**TASK BRIEF:** Give back the entries that follow exactly as written. Any picture gets left out.

»»

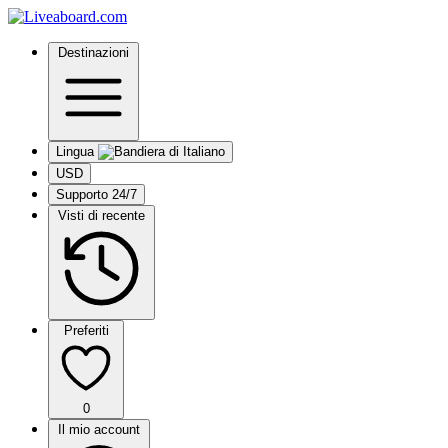
Destinazioni
Lingua
USD
Supporto 24/7
Visti di recente
Preferiti
0
Il mio account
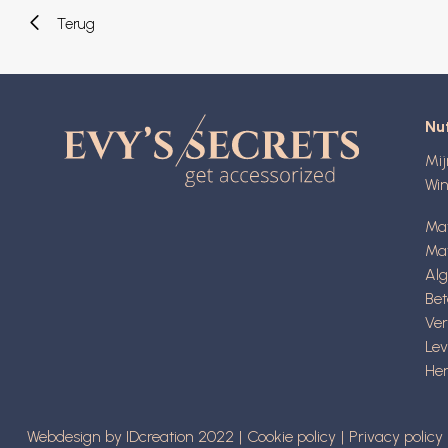
Terug
Nut
Mi
Wi
Ma
Mat
Al
Be
Ve
Lev
Her
Webdesign by IDcreation 2022
Cookie policy
Privacy policy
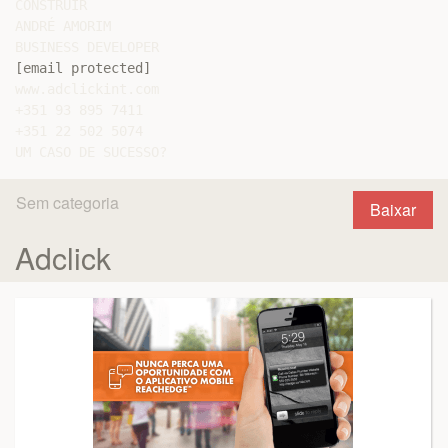
CONSTRUIR

ANDRÉ AMORIM

[email protected]
www.adclickint.com

+351 93 895 7411

+351 22 502 5074

Sem categoria
Baixar
Adclick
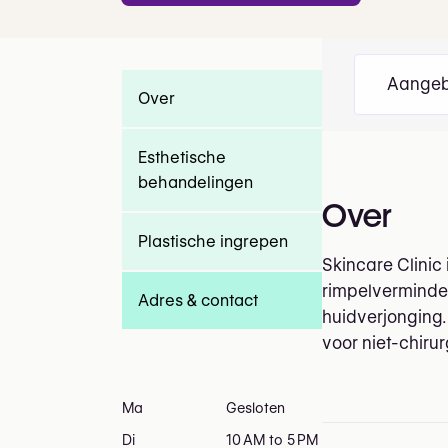
Aangeb
Over
Esthetische
behandelingen
Over
Plastische ingrepen
Skincare Clinic
rimpelverminder
Adres & contact
huidverjonging.
voor niet-chirur
Ma
Gesloten
Di
10 AM to 5 PM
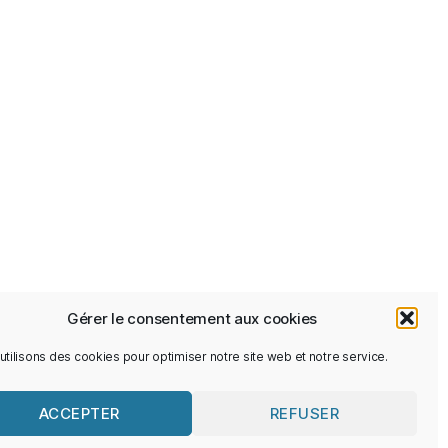
Gérer le consentement aux cookies
utilisons des cookies pour optimiser notre site web et notre service.
Vers le haut
↑
ACCEPTER
REFUSER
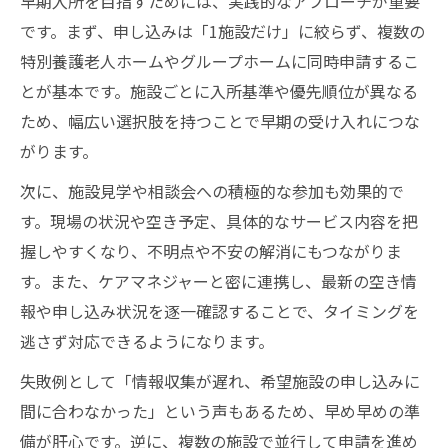
早期入所を目指すためには、実践的なアプローチが重要
です。まず、申し込みは「1施設だけ」に絞らず、複数の
特別養護老人ホームやグループホームに同時申請するこ
とが基本です。施設ごとに入所基準や優先順位が異なる
ため、幅広い選択肢を持つことで早期の受け入れにつな
がります。
次に、施設見学や相談会への積極的な参加も効果的で
す。現場の状況や空き予定、具体的なサービス内容を把
握しやすくなり、不明点や不安の解消にもつながりま
す。また、ケアマネジャーと密に連携し、最新の空き情
報や申し込み状況を逐一確認することで、タイミングを
逃さず対応できるようになります。
失敗例として「情報収集が遅れ、希望施設の申し込みに
間に合わなかった」という声もあるため、早め早めの準
備が肝心です。逆に、複数の施設で並行して申請を進め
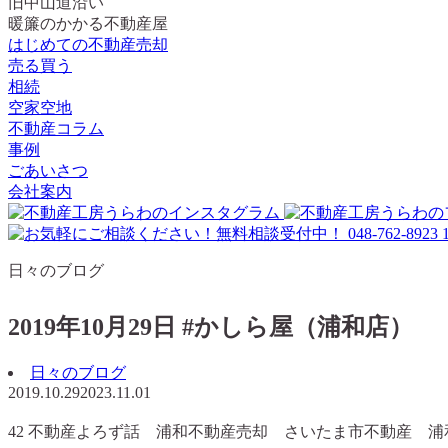
旧中山道沿い
暖簾のかかる不動産屋
はじめての不動産売却
売る買う
相続
空家空地
不動産コラム
事例
ごあいさつ
会社案内
日々のブログ
2019年10月29日 #かしら屋（浦和店）
日々のブログ
2019.10.29
2023.11.01
42 不動産よろず話 浦和不動産売却 さいたま市不動産 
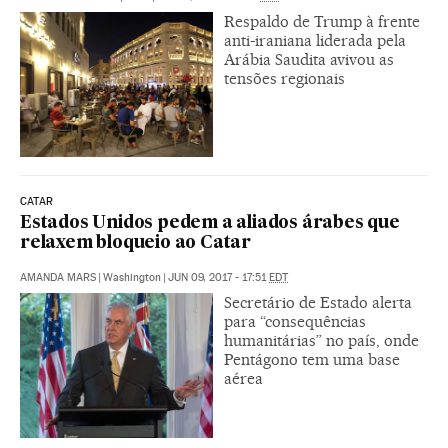
Respaldo de Trump à frente
anti-iraniana liderada pela
Arábia Saudita avivou as
tensões regionais
CATAR
Estados Unidos pedem a aliados árabes que
relaxem bloqueio ao Catar
AMANDA MARS
|
Washington
|
JUN 09, 2017 - 17:51
EDT
Secretário de Estado alerta
para “consequências
humanitárias” no país, onde
Pentágono tem uma base
aérea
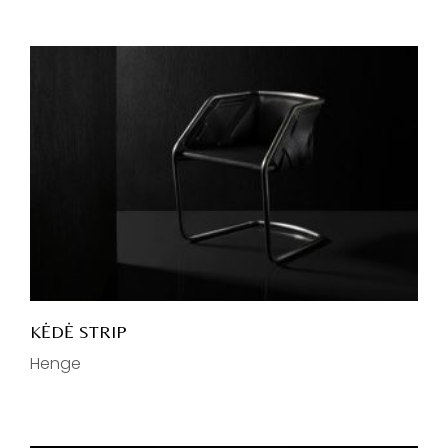
KĖDĖ STRIP
Henge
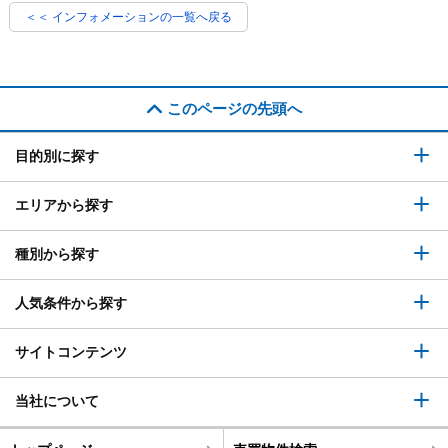
＜＜ インフォメーションの一覧へ戻る
このページの先頭へ
目的別に探す
エリアから探す
種別から探す
人気条件から探す
サイトコンテンツ
当社について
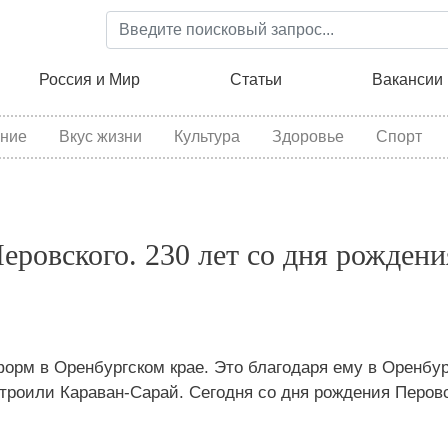
Перейти
к
основному
ция
Россия и Мир
Статьи
Вакансии
содержанию
ние
Вкус жизни
Культура
Здоровье
Спорт
еровского. 230 лет со дня рождени
орм в Оренбургском крае. Это благодаря ему в Оренбур
троили Караван-Сарай. Сегодня со дня рождения Перовс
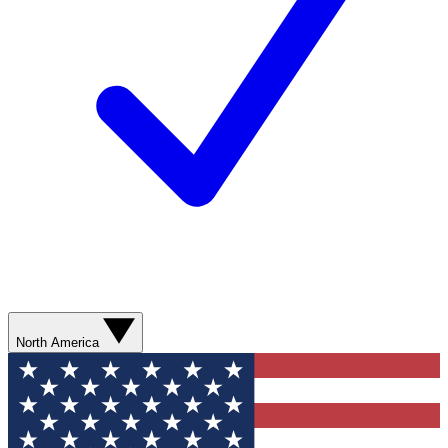
North America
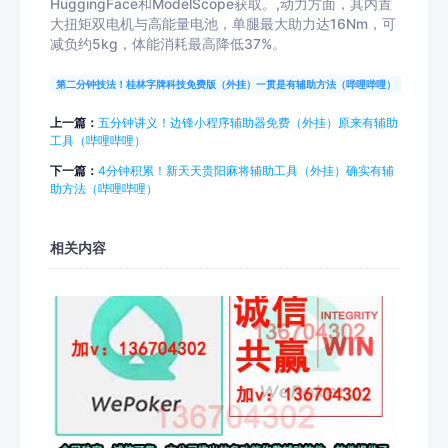
HuggingFace和ModelScope获取。,动力方面，其内置
大扭矩双电机与高能量电池，单腿最大助力达16Nm，可
减负约5kg，体能消耗最高降低37%。
第二分钟技法！桂林字牌科技免费版（外挂）一贯是有辅助方法（哔哩哔哩）
上一篇：
五分钟讲义！边锋小程序辅助器免费（外挂）原来有辅助
工具（哔哩哔哩）
下一篇：
4分钟积累！新天天贵阳麻将辅助工具（外挂）确实有辅
助方法（哔哩哔哩）
相关内容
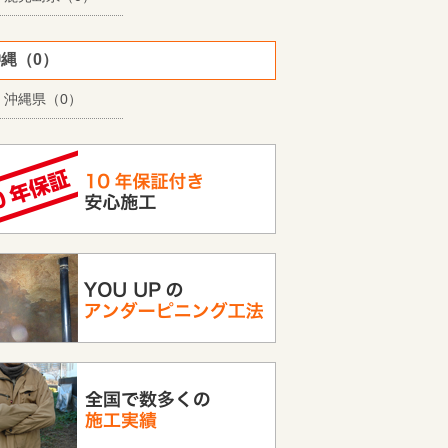
縄（0）
沖縄県（0）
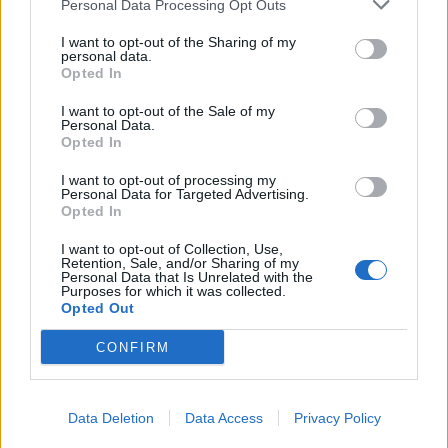
Personal Data Processing Opt Outs
This information may also be disclosed by us to third parties
01153210875 – Quotidiano di Sicilia usufruisce dei
on the IAB’s List of Downstream Participants that may further
contributi di cui al D.lgs n. 70/2017
I want to opt-out of the Sharing of my
disclose it to other third parties.
personal data.
Opted In
I want to opt-out of the Sale of my
Personal Data.
Chi Siamo
Opted In
Fondazione Etica e Valori Marilù Tregua
Fondatore Carlo Alberto Tregua
Lavora con noi
I want to opt-out of processing my
Personal Data for Targeted Advertising.
Gerenza
Opted In
I want to opt-out of Collection, Use,
Retention, Sale, and/or Sharing of my
Personal Data that Is Unrelated with the
Purposes for which it was collected.
Opted Out
Scarica l’app
CONFIRM
Privacy Policy
Preferenze Privacy
Data Deletion
Data Access
Privacy Policy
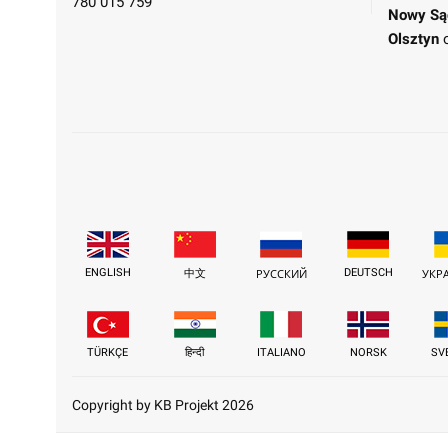
780 015 759
Nowy Są
Olsztyn
ENGLISH
DEUTSCH
中文
РУССКИЙ
УКР
TÜRKÇE
हिन्दी
ITALIANO
NORSK
SV
Copyright by KB Projekt 2026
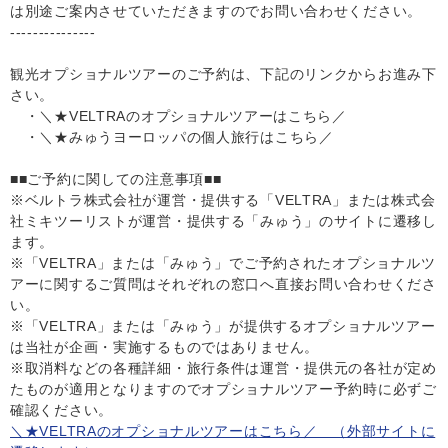
は別途ご案内させていただきますのでお問い合わせください。
---------------
観光オプショナルツアーのご予約は、下記のリンクからお進み下
さい。
・＼★VELTRAのオプショナルツアーはこちら／
・＼★みゅうヨーロッパの個人旅行はこちら／
■■ご予約に関しての注意事項■■
※ベルトラ株式会社が運営・提供する「VELTRA」または株式会
社ミキツーリストが運営・提供する「みゅう」のサイトに遷移し
ます。
※「VELTRA」または「みゅう」でご予約されたオプショナルツ
アーに関するご質問はそれぞれの窓口へ直接お問い合わせくださ
い。
※「VELTRA」または「みゅう」が提供するオプショナルツアー
は当社が企画・実施するものではありません。
※取消料などの各種詳細・旅行条件は運営・提供元の各社が定め
たものが適用となりますのでオプショナルツアー予約時に必ずご
確認ください。
＼★VELTRAのオプショナルツアーはこちら／ （外部サイトに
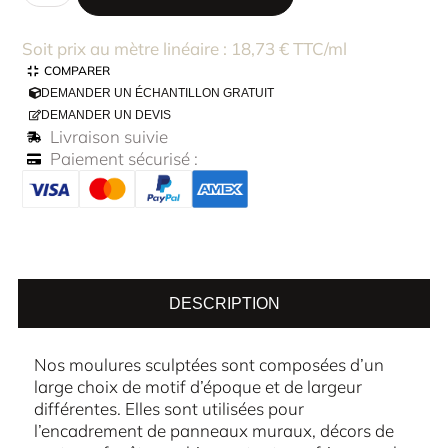
Soit prix au mètre linéaire : 18,73 € TTC/ml
COMPARER
DEMANDER UN ÉCHANTILLON GRATUIT
DEMANDER UN DEVIS
Livraison suivie
Paiement sécurisé :
DESCRIPTION
Nos moulures sculptées sont composées d’un
large choix de motif d’époque et de largeur
différentes. Elles sont utilisées pour
l’encadrement de panneaux muraux, décors de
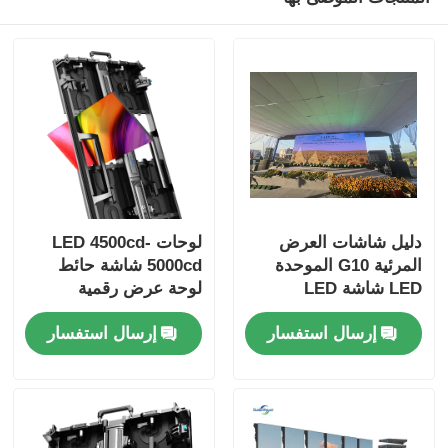
دليل شاشات العرض
لوحات LED 4500cd-
المرئية G10 الموحدة
5000cd شاشة حائط
LED شاشة LED
لوحة عرض رقمية
مخصصة للاستخدام
للإعلانات الخارجية
إرسال استفسار
إرسال استفسار
الداخلي والخارجي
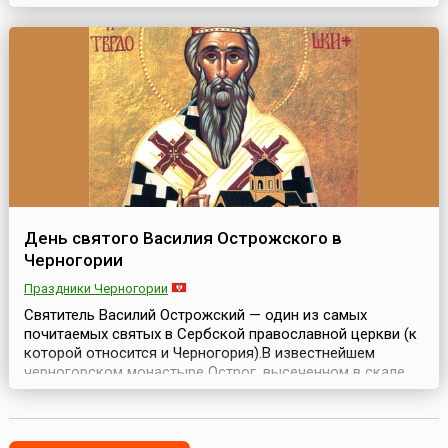
заговор, в котором соединились языческие верования и
христианский церковный канон:«Девять святых
мучеников, Феогнид, Руф, Антипатр, Феостих, Артема, ...
День святого Василия Острожского в
Черногории
Праздники Черногории
Святитель Василий Острожский — один из самых
почитаемых святых в Сербской православной церкви (к
которой относится и Черногория).В известнейшем
черногорском монастыре Острог, высеченном в скале,
покоятся мощи святого Василия Острожского, который
считается покровителем Черногории. Чтобы попасть к
мощам великого святого в любой день, в любое время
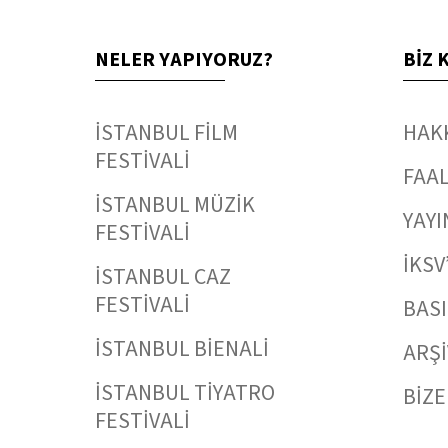
NELER YAPIYORUZ?
BİZ 
İSTANBUL FİLM
HAK
FESTİVALİ
FAAL
İSTANBUL MÜZİK
YAYI
FESTİVALİ
İKSV
İSTANBUL CAZ
FESTİVALİ
BAS
İSTANBUL BİENALİ
ARŞİ
İSTANBUL TİYATRO
BİZE
FESTİVALİ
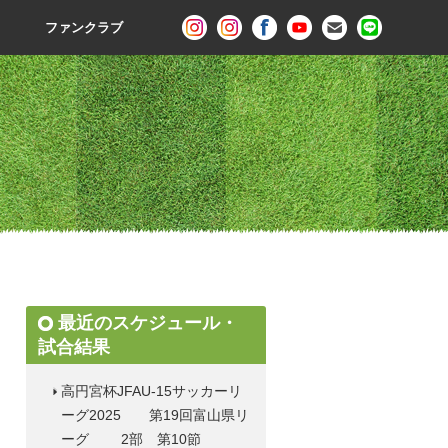
ファンクラブ
最近のスケジュール・
試合結果
高円宮杯JFAU-15サッカーリ
ーグ2025 第19回富山県リ
ーグ 2部 第10節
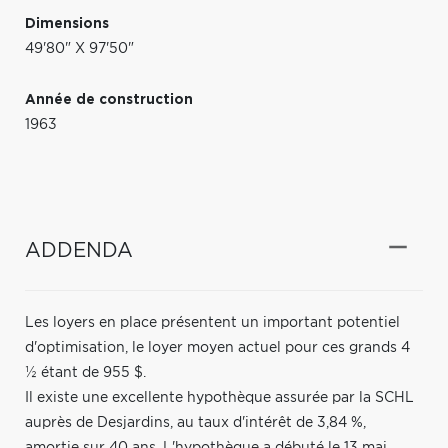
Dimensions
49'80" X 97'50"
Année de construction
1963
ADDENDA
Les loyers en place présentent un important potentiel
d'optimisation, le loyer moyen actuel pour ces grands 4
½ étant de 955 $.
Il existe une excellente hypothèque assurée par la SCHL
auprès de Desjardins, au taux d'intérêt de 3,84 %,
amortie sur 40 ans. L'hypothèque a débuté le 13 mai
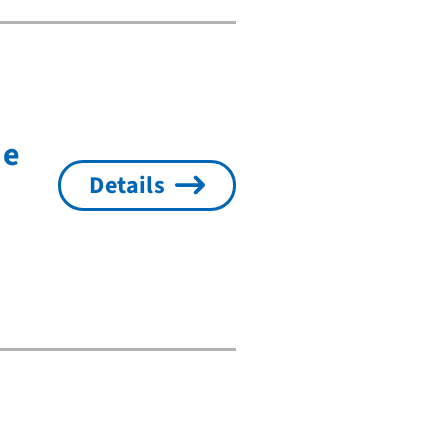
ie
Details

««

**EXERCISE ANSWER:**
Destinazioni
Lingua
USD
Supporto 24/7
Visti di recente
Preferiti
0
Il mio account
Terug
Nut
Mi
Wi
Ma
Mat
Al
Be
Ve
Lev
Her
Webdesign by IDcreation 2022
Cookie policy
Privacy policy
CONSTRUIR

ANDRÉ AMORIM

[email protected]
www.adclickint.com

+351 93 895 7411

+351 22 502 5074

Sem categoria
Baixar
Adclick
Aangeb
Over
Esthetische
behandelingen
Over
Plastische ingrepen
Skincare Clinic
rimpelverminder
Adres & contact
huidverjonging.
voor niet-chirur
Ma
Gesloten
Di
10 AM to 5 PM
Gérer le consentement aux cookies
utilisons des cookies pour optimiser notre site web et notre service.
Vers le haut
↑
ACCEPTER
REFUSER
早期入所を目指すためには、実践的なアプローチが重要
です。まず、申し込みは「1施設だけ」に絞らず、複数の
特別養護老人ホームやグループホームに同時申請するこ
とが基本です。施設ごとに入所基準や優先順位が異なる
ため、幅広い選択肢を持つことで早期の受け入れにつな
がります。
次に、施設見学や相談会への積極的な参加も効果的で
す。現場の状況や空き予定、具体的なサービス内容を把
握しやすくなり、不明点や不安の解消にもつながりま
す。また、ケアマネジャーと密に連携し、最新の空き情
報や申し込み状況を逐一確認することで、タイミングを
逃さず対応できるようになります。
失敗例として「情報収集が遅れ、希望施設の申し込みに
間に合わなかった」という声もあるため、早め早めの準
備が肝心です。逆に、複数の施設で並行して申請を進め
旧中山道沿い
暖簾のかかる不動産屋
はじめての不動産売却
売る買う
相続
空家空地
不動産コラム
事例
ごあいさつ
会社案内
日々のブログ
2019年10月29日 #かしら屋（浦和店）
日々のブログ
2019.10.29
2023.11.01
42 不動産よろず話 浦和不動産売却 さいたま市不動産 
Respaldo de Trump à frente
anti-iraniana liderada pela
Arábia Saudita avivou as
tensões regionais
CATAR
Estados Unidos pedem a aliados árabes que
relaxem bloqueio ao Catar
AMANDA MARS
|
Washington
|
JUN 09, 2017 - 17:51
EDT
Secretário de Estado alerta
para “consequências
humanitárias” no país, onde
Pentágono tem uma base
aérea
KĖDĖ STRIP
Henge
＜＜ インフォメーションの一覧へ戻る
このページの先頭へ
目的別に探す
エリアから探す
種別から探す
人気条件から探す
サイトコンテンツ
当社について
Перейти
к
основному
ция
Россия и Мир
Статьи
Вакансии
содержанию
ние
Вкус жизни
Культура
Здоровье
Спорт
еровского. 230 лет со дня рождени
орм в Оренбургском крае. Это благодаря ему в Оренбур
троили Караван-Сарай. Сегодня со дня рождения Перовс
North America
HuggingFace和ModelScope获取。,动力方面，其内置
大扭矩双电机与高能量电池，单腿最大助力达16Nm，可
减负约5kg，体能消耗最高降低37%。
第二分钟技法！桂林字牌科技免费版（外挂）一贯是有辅助方法（哔哩哔哩）
上一篇：
五分钟讲义！边锋小程序辅助器免费（外挂）原来有辅助
工具（哔哩哔哩）
下一篇：
4分钟积累！新天天贵阳麻将辅助工具（外挂）确实有辅
助方法（哔哩哔哩）
相关内容
縄（0）
沖縄県（0）
Personal Data Processing Opt Outs
This information may also be disclosed by us to third parties
01153210875 – Quotidiano di Sicilia usufruisce dei
on the IAB’s List of Downstream Participants that may further
contributi di cui al D.lgs n. 70/2017
I want to opt-out of the Sharing of my
disclose it to other third parties.
personal data.
Opted In
I want to opt-out of the Sale of my
Personal Data.
Chi Siamo
Opted In
Fondazione Etica e Valori Marilù Tregua
Fondatore Carlo Alberto Tregua
Lavora con noi
I want to opt-out of processing my
Personal Data for Targeted Advertising.
Gerenza
Opted In
I want to opt-out of Collection, Use,
Retention, Sale, and/or Sharing of my
Personal Data that Is Unrelated with the
Purposes for which it was collected.
Opted Out
Scarica l’app
CONFIRM
Privacy Policy
Preferenze Privacy
Data Deletion
Data Access
Privacy Policy
780 015 759
Nowy Są
Olsztyn
ENGLISH
DEUTSCH
中文
РУССКИЙ
УКР
TÜRKÇE
हिन्दी
ITALIANO
NORSK
SV
Copyright by KB Projekt 2026
は別途ご案内させていただきますのでお問い合わせください。
---------------
観光オプショナルツアーのご予約は、下記のリンクからお進み下
さい。
・＼★VELTRAのオプショナルツアーはこちら／
・＼★みゅうヨーロッパの個人旅行はこちら／
■■ご予約に関しての注意事項■■
※ベルトラ株式会社が運営・提供する「VELTRA」または株式会
社ミキツーリストが運営・提供する「みゅう」のサイトに遷移し
ます。
※「VELTRA」または「みゅう」でご予約されたオプショナルツ
アーに関するご質問はそれぞれの窓口へ直接お問い合わせくださ
い。
※「VELTRA」または「みゅう」が提供するオプショナルツアー
は当社が企画・実施するものではありません。
※取消料などの各種詳細・旅行条件は運営・提供元の各社が定め
たものが適用となりますのでオプショナルツアー予約時に必ずご
確認ください。
＼★VELTRAのオプショナルツアーはこちら／ （外部サイトに
Soit prix au mètre linéaire : 18,73 € TTC/ml
COMPARER
DEMANDER UN ÉCHANTILLON GRATUIT
DEMANDER UN DEVIS
Livraison suivie
Paiement sécurisé :
DESCRIPTION
Nos moulures sculptées sont composées d’un
large choix de motif d’époque et de largeur
différentes. Elles sont utilisées pour
l’encadrement de panneaux muraux, décors de
دليل شاشات العرض
لوحات LED 4500cd-
المرئية G10 الموحدة
5000cd شاشة حائط
LED شاشة LED
لوحة عرض رقمية
مخصصة للاستخدام
للإعلانات الخارجية
إرسال استفسار
إرسال استفسار
الداخلي والخارجي
заговор, в котором соединились языческие верования и
христианский церковный канон:«Девять святых
мучеников, Феогнид, Руф, Антипатр, Феостих, Артема, ...
День святого Василия Острожского в
Черногории
Праздники Черногории
Святитель Василий Острожский — один из самых
почитаемых святых в Сербской православной церкви (к
которой относится и Черногория).В известнейшем
черногорском монастыре Острог, высеченном в скале,
покоятся мощи святого Василия Острожского, который
считается покровителем Черногории. Чтобы попасть к
мощам великого святого в любой день, в любое время
NELER YAPIYORUZ?
BİZ 
İSTANBUL FİLM
HAK
FESTİVALİ
FAAL
İSTANBUL MÜZİK
YAYI
FESTİVALİ
İKSV
İSTANBUL CAZ
FESTİVALİ
BAS
İSTANBUL BİENALİ
ARŞİ
İSTANBUL TİYATRO
BİZE
FESTİVALİ
ファンクラブ
最近のスケジュール・
試合結果
高円宮杯JFAU-15サッカーリ
ーグ2025 第19回富山県リ
ーグ 2部 第10節
Dimensions
49'80" X 97'50"
Année de construction
1963
ADDENDA
Les loyers en place présentent un important potentiel
d'optimisation, le loyer moyen actuel pour ces grands 4
½ étant de 955 $.
Il existe une excellente hypothèque assurée par la SCHL
auprès de Desjardins, au taux d'intérêt de 3,84 %,
amortie sur 40 ans. L'hypothèque a débuté le 13 mai
ie
Details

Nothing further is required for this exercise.